Dealing with MicroServices that get put on “hold”...¶
Original blog publish date: July 23, 2016
If you have been a regular reader to this blog you may have noticed something lately. There has been a significant gap my posting activity. Yes, it has been several months since my last post. It’s amazing how quickly the day job can impact one ability to write blog posts on a regular basis.
The day job has taken its toll. On the flip side it has also provided additional insight into the challenges related to microservices. In previous posts I covered everything from events to logging to identifying instances of microservices. All of those have come into play in my recent work. The one thing I tripped across recently has been what if there is a need to maintain some sort of state in microservices.
Yes, I know microservices are not supposed to have state. However, I’ve recently worked on a microservice that served as an integration “layer” between a services brokerage and a set of providers. As we rapidly worked to build this, in an agile manner, I quickly required the need for a service that managed state. Yes shame on me. It amazing how quickly one can call into this trap even when you blog about not doing it.
How did I get into this position. Well one word. Threads. It turns out that the service consumer .. The thing that was calling me didn’t want to wait until I was done. Some things are so impatient. Hence.. This resulted in the fact that I, as the service needed to implement/leverage threading. Now that in of itself is not a major issues ( read Java servlet & threads or Ruby Sinatra threads ) . The problem came when I needed to send a thread Id back to the caller so that it could check back later. This meant I either needed to manage this information in my service, or I had to leverage some sort of “singleton” service to help out here.

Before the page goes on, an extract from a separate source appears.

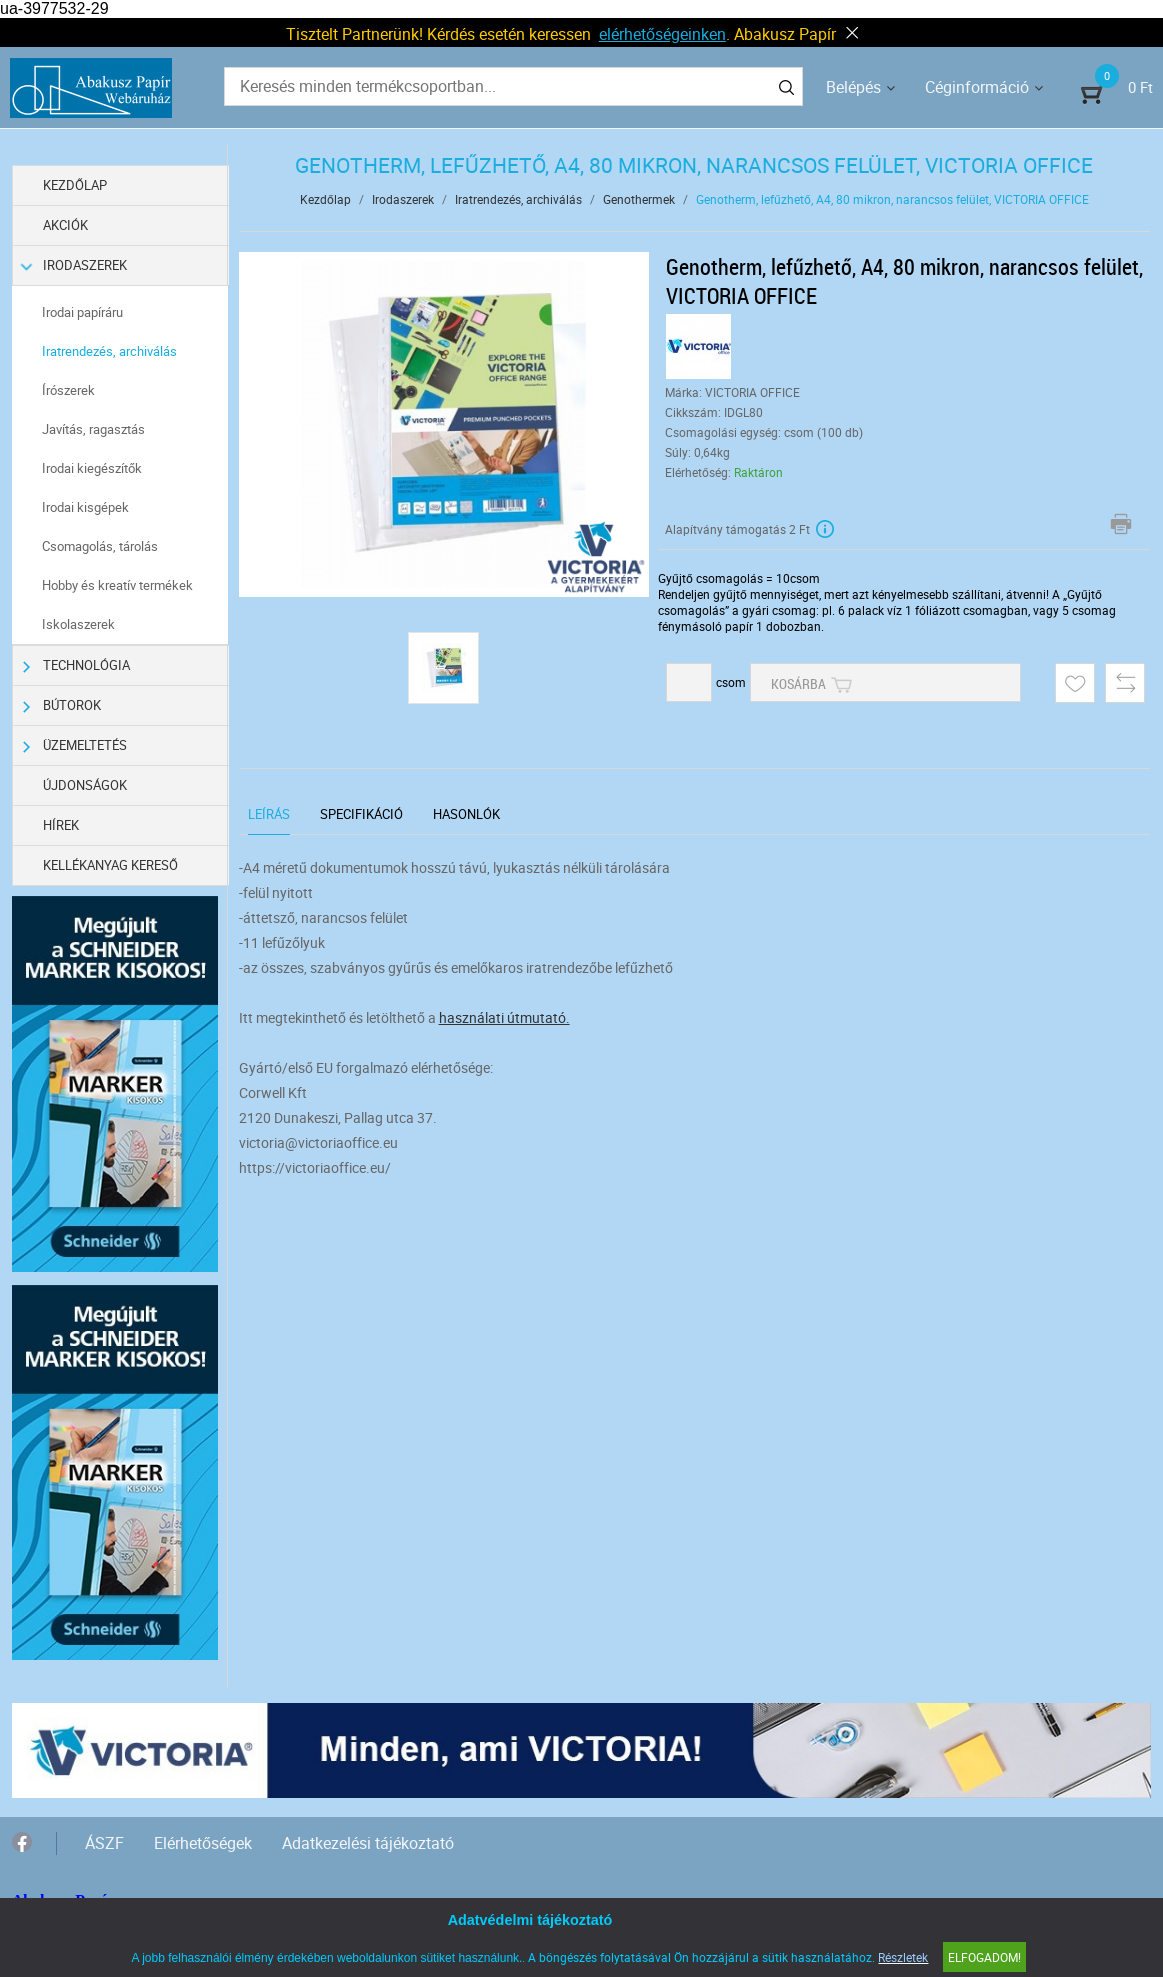 This screenshot has width=1163, height=1977. Describe the element at coordinates (93, 429) in the screenshot. I see `Javítás, ragasztás` at that location. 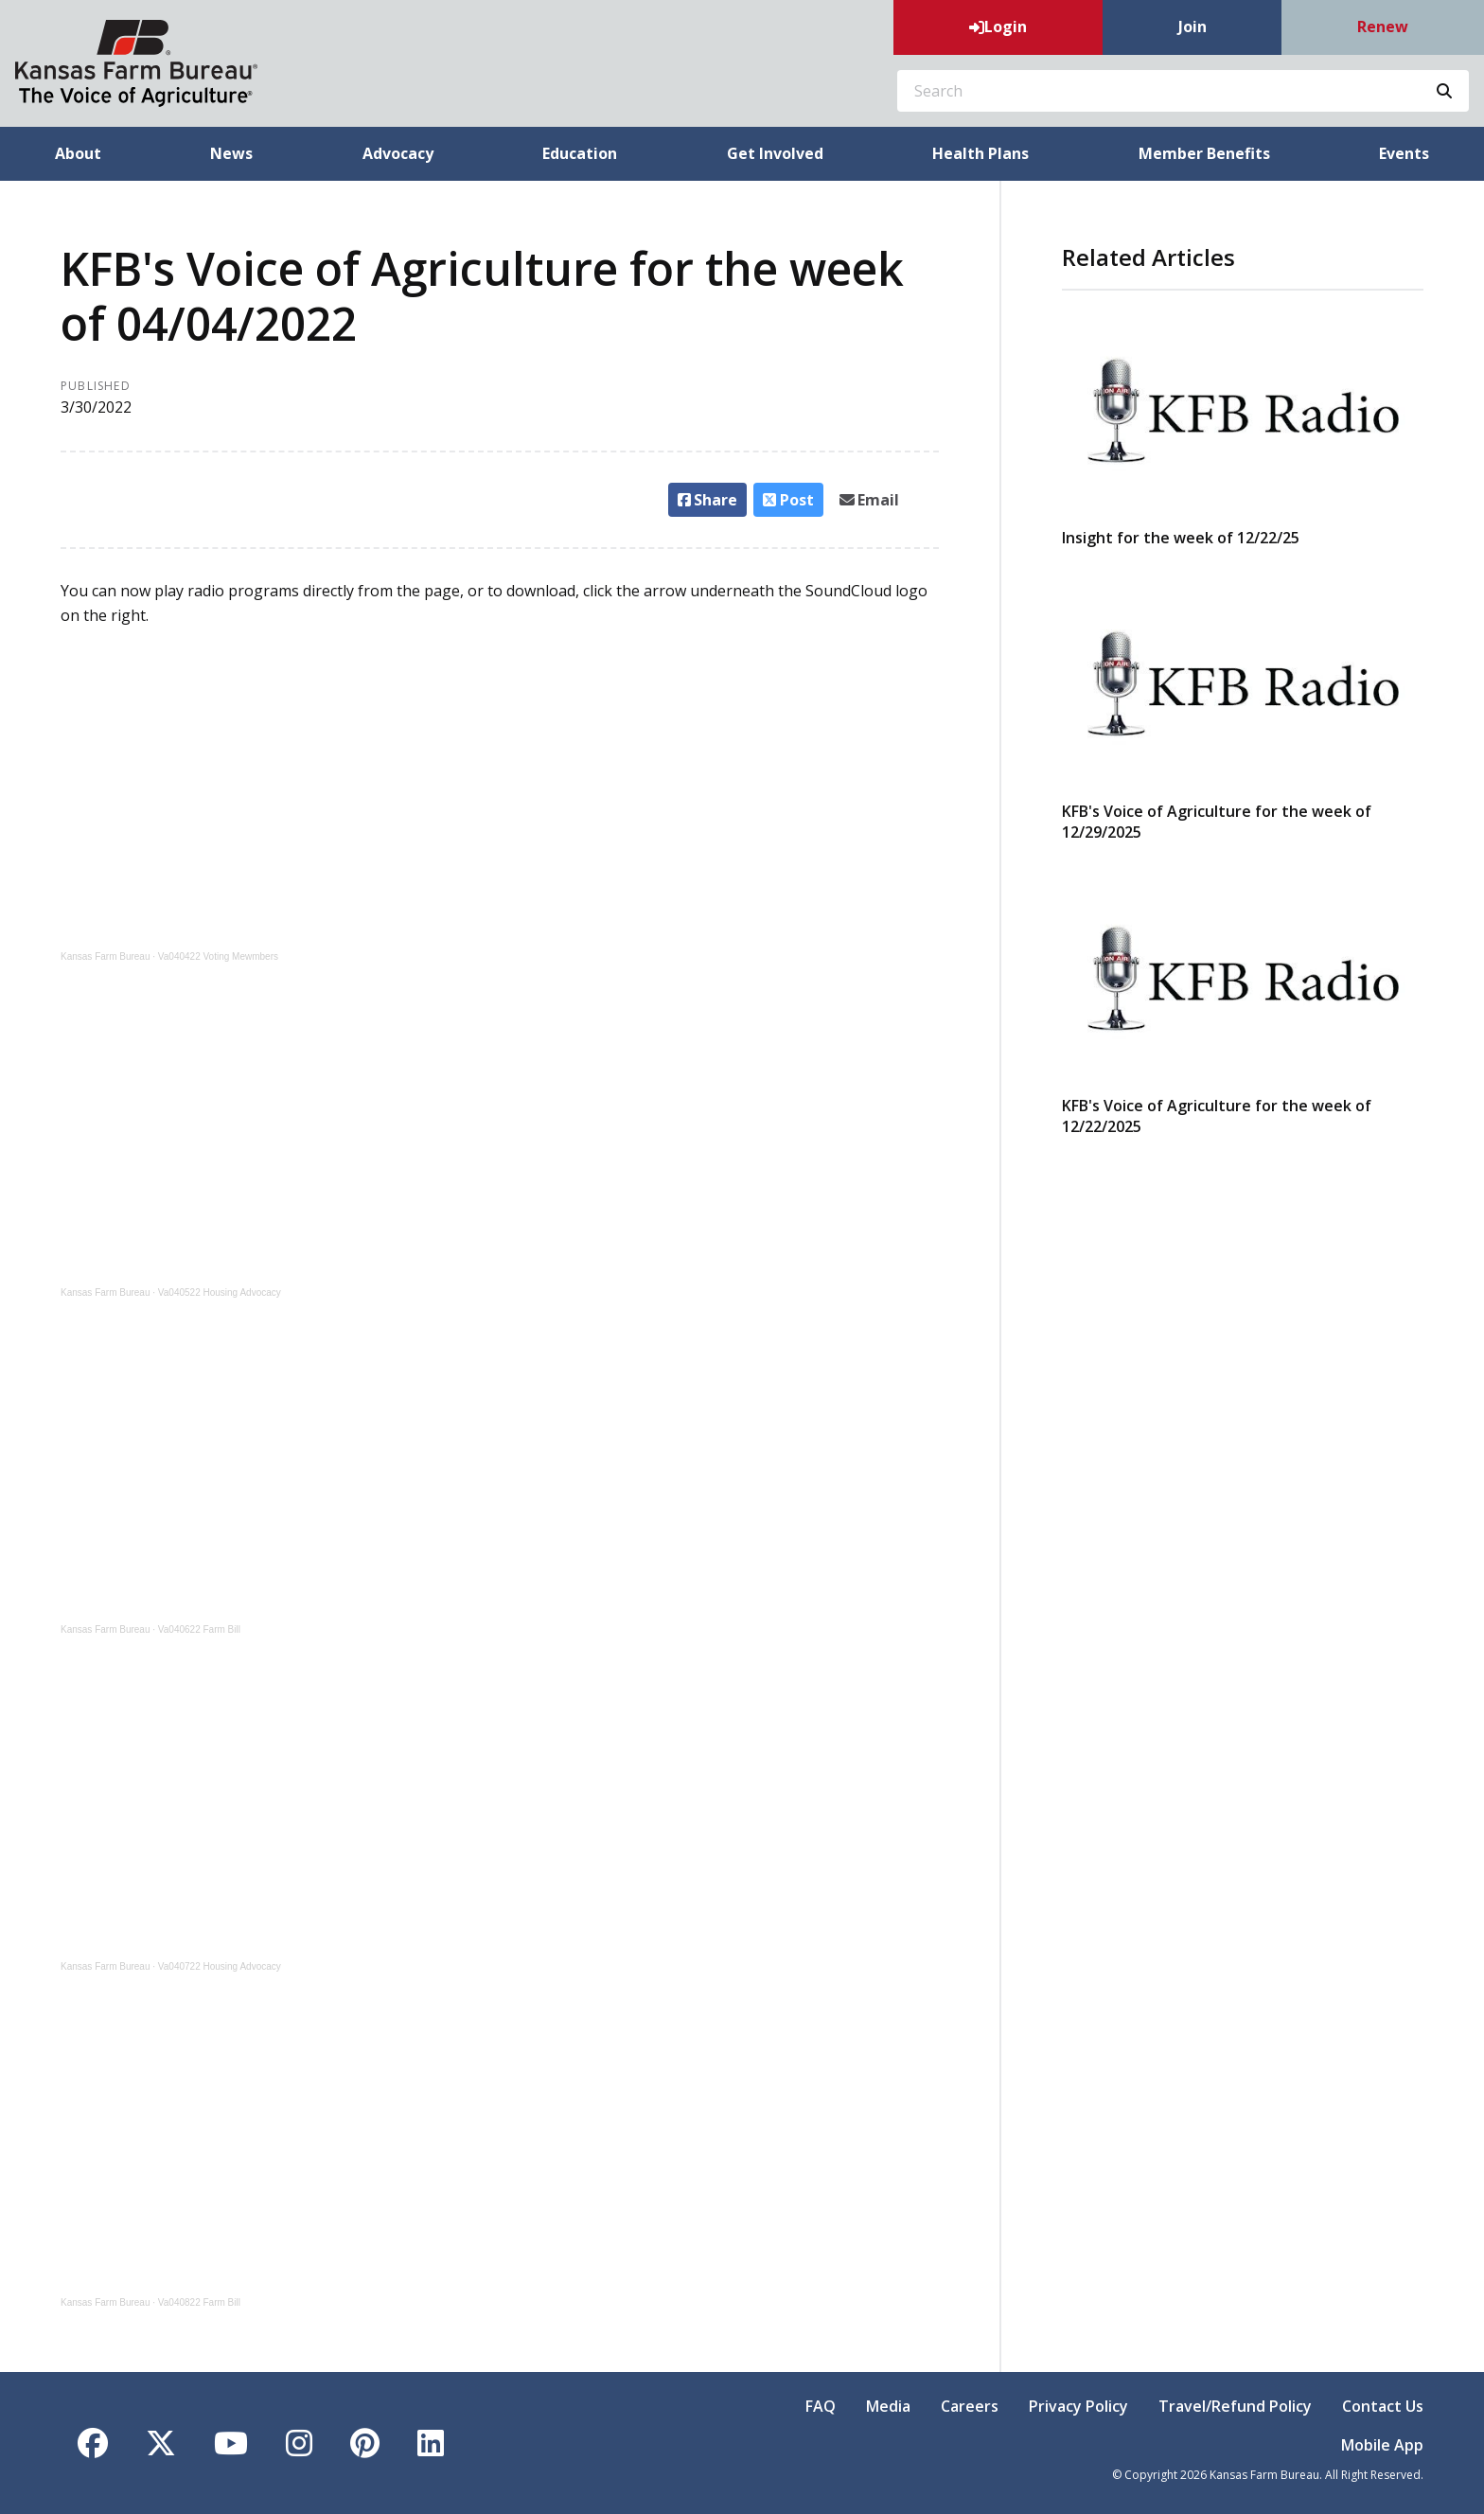 I want to click on Member Benefits, so click(x=1204, y=153).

Perhaps a couple of pictures will help. The most common scenario :
The simplest case, as represented by the following picture, is the case where a provider creates a unique “tracking” id for a service that is being provisioned. In this case, when a request comes in for an instances of a service, the provider returns this unique tracking id right away and then continues the provisioning a synchronously. This allows the service requester to not have to wait.. I.e. Block... Other requests . The service requester can using this tracking id to periodically check back to see if the provisioning is complete.
Things get complicated?¶
So what if you actually want a service that is made up of calls to multiple providers that take a while to process. Who provides the unique tracking id? Who is responsible for managing this? This scenario really comes into play when the request is made up of services from multiple providers.
Well, the integration microservice can generate and manage this id. Then, when the requester calls back to see if all the providers are done with their parts, the microservice can respond accordingly.
But how should this be done?
Option 1¶
The first reaction.... The microservice could create and manage unique tracking ids. As reflected in the picture below the microservice would have logic to not only create a random tracking id to send back to the service requester, but to also store the current state of all requests made. Remember, the service requester is going to be checking back to ask the microservice if the provider is done.
Ok, here is the catch... This can work, but it’s not stateless.
Option 2¶
A better way is to leverage a separate service that would be responsible for managing the state of the requests. In this scenario, each call to for a new service to one or more providers would be registered with this “thread” logging service. When a requester called back to make a status request ( I.e. “Is it done ?”), new requests would be logged against the thread logger service. Remember, we can’t just pass this through to the provider because I’m this scenario there are more than one provider.
This “thread” logging service would then be leveraged by all instances of the integration service.
Of course this architectural option does incur “incur” costs like any other. When you do this you now introduce added complexity including a deployment dependency, potential costs for resources and manage, and if you don’t do it right, potential security risks. Obviously, this is a relatively unique scenario I’ve covered, but the general pattern is one I think we will find repeatedly.